What this task involves:
In the material below, identify each line bearing the word "Conditions". Reproduce those lines.

Input data:
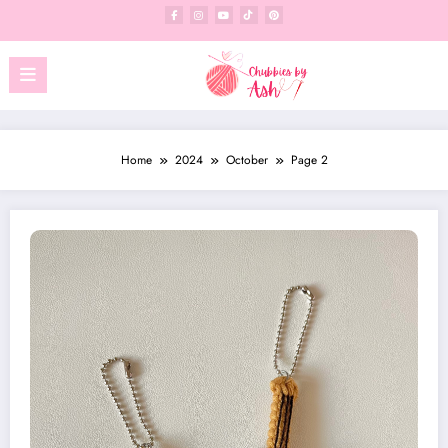
Skip
to
content
Home
2024
October
Page 2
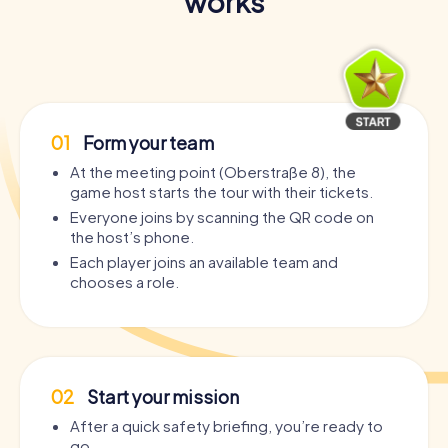
works
01
Form your team
At the meeting point (Oberstraße 8), the
game host starts the tour with their tickets.
Everyone joins by scanning the QR code on
the host’s phone.
Each player joins an available team and
chooses a role.
02
Start your mission
After a quick safety briefing, you’re ready to
go.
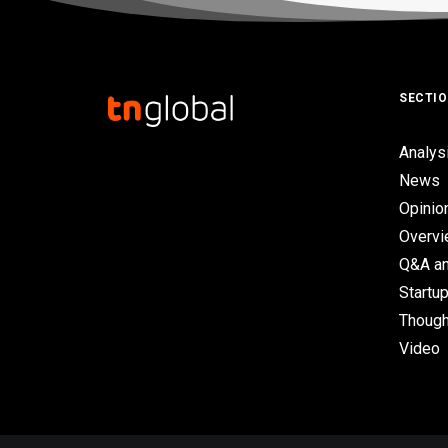
SECTI
Analys
News
Opinio
Overv
Q&A an
Startup
Though
Video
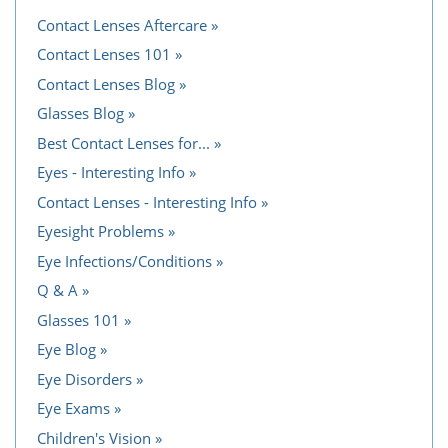
Contact Lenses Aftercare
Contact Lenses 101
Contact Lenses Blog
Glasses Blog
Best Contact Lenses for...
Eyes - Interesting Info
Contact Lenses - Interesting Info
Eyesight Problems
Eye Infections/Conditions
Q & A
Glasses 101
Eye Blog
Eye Disorders
Eye Exams
Children's Vision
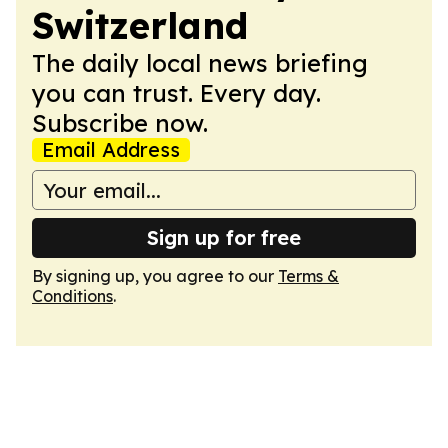
Switzerland
The daily local news briefing
you can trust. Every day.
Subscribe now.
Email Address
Sign up for free
By signing up, you agree to our
Terms &
Conditions
.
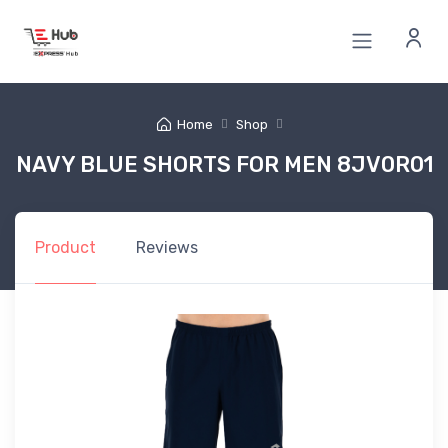
Home
Shop
NAVY BLUE SHORTS FOR MEN 8JV0R01
Product
Reviews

Reply to the exercise:
Eye Infections/Conditions
Conditions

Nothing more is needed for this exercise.